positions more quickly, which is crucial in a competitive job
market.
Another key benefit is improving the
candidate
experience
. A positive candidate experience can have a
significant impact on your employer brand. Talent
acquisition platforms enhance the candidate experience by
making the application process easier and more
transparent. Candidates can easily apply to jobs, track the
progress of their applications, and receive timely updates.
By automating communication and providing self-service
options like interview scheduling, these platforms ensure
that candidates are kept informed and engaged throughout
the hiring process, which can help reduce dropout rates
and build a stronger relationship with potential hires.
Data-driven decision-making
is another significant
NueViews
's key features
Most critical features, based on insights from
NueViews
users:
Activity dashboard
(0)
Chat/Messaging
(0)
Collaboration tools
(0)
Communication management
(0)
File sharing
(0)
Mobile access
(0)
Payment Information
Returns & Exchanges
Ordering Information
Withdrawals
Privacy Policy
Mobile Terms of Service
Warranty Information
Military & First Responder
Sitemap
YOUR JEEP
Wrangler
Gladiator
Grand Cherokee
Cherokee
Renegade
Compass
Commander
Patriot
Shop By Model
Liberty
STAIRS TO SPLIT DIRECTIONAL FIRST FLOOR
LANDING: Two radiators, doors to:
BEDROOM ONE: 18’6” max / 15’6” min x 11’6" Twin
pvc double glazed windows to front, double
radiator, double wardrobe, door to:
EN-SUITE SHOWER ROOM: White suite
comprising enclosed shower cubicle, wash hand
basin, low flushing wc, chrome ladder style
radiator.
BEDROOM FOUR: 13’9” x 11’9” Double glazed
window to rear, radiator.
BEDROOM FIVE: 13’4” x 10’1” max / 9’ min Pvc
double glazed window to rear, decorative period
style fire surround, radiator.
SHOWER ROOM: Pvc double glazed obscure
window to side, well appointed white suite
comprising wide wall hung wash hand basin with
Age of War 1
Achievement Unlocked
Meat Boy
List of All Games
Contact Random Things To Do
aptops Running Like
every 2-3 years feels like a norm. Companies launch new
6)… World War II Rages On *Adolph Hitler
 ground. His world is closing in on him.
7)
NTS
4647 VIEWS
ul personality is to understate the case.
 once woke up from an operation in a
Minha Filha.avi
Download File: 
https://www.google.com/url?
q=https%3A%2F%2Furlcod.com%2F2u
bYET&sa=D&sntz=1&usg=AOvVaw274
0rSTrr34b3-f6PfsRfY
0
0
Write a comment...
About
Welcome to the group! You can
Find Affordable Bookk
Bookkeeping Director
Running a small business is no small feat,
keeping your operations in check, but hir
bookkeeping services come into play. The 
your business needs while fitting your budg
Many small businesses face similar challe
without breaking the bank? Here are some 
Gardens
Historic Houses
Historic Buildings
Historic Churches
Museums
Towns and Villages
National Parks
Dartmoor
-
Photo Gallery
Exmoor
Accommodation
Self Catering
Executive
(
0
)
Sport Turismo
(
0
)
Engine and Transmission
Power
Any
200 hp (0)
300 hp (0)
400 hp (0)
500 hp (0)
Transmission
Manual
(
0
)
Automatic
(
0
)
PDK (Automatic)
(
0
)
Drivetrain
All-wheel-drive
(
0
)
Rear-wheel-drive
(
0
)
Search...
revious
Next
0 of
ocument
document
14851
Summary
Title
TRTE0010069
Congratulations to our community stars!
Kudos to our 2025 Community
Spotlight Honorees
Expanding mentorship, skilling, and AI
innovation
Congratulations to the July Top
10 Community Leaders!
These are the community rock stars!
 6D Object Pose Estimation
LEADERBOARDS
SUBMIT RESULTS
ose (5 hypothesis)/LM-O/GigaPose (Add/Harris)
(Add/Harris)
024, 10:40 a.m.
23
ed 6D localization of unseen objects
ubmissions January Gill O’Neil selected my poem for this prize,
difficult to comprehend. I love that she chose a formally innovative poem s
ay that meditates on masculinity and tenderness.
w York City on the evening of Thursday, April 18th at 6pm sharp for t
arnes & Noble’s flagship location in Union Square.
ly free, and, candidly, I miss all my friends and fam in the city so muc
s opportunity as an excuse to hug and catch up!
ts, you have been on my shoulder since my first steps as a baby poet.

********

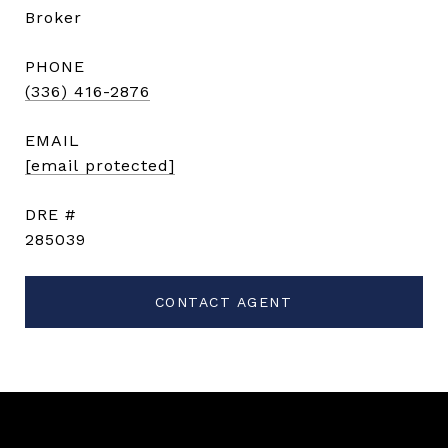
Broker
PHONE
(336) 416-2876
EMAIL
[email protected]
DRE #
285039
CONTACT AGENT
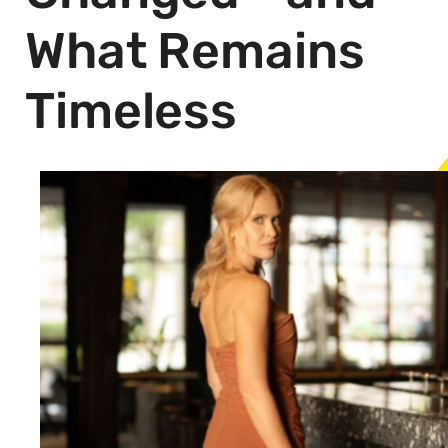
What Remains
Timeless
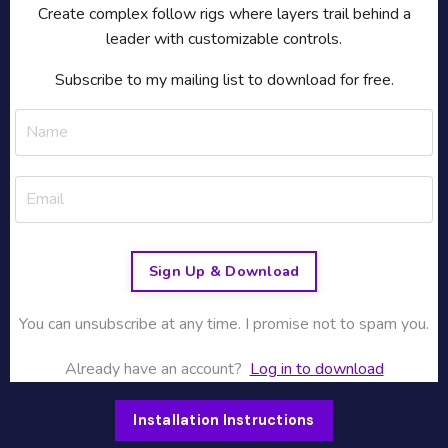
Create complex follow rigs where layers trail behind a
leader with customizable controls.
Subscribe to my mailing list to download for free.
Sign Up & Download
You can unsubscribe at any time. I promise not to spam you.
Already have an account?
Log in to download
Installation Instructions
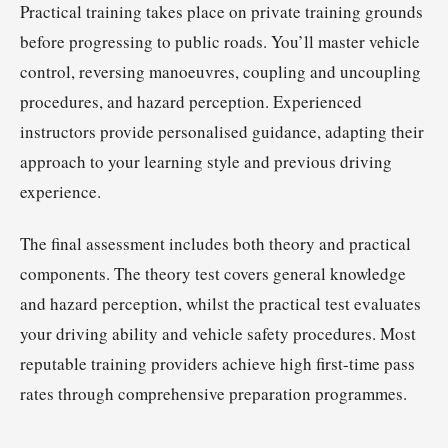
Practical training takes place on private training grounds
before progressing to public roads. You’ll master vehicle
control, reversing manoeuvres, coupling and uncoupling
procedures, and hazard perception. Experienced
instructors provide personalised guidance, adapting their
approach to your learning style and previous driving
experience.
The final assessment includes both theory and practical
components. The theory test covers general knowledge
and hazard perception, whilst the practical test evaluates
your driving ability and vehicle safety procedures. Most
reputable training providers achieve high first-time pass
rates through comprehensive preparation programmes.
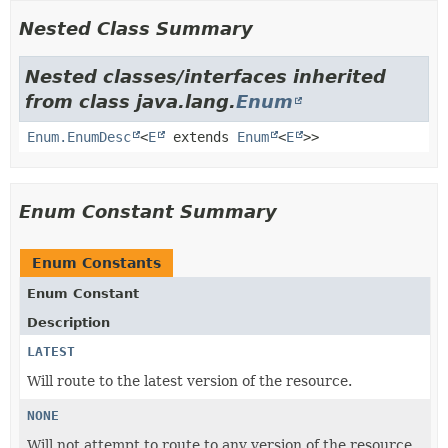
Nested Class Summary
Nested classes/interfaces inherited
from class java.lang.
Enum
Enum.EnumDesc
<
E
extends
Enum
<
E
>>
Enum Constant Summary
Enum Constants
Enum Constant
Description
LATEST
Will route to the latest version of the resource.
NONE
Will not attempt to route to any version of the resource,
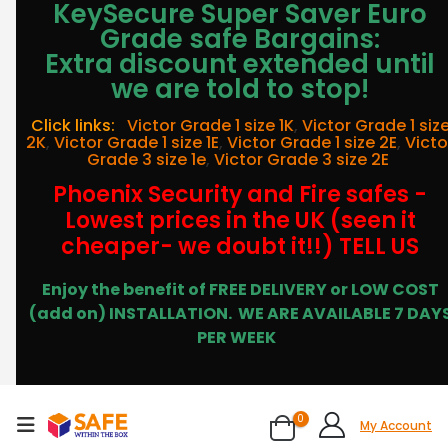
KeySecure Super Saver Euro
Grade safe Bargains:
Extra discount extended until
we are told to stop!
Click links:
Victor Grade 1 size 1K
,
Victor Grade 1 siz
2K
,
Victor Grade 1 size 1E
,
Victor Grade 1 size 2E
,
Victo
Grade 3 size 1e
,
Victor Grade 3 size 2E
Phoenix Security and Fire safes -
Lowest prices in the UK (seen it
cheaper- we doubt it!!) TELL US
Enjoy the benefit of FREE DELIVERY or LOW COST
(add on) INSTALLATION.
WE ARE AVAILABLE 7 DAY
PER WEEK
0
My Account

********

• [Exercise goal] Each line carrying the string "procedures" should be copied out from the entries.

• [Solved problem]
procedures, and hazard perception. Experienced
your driving ability and vehicle safety procedures. Most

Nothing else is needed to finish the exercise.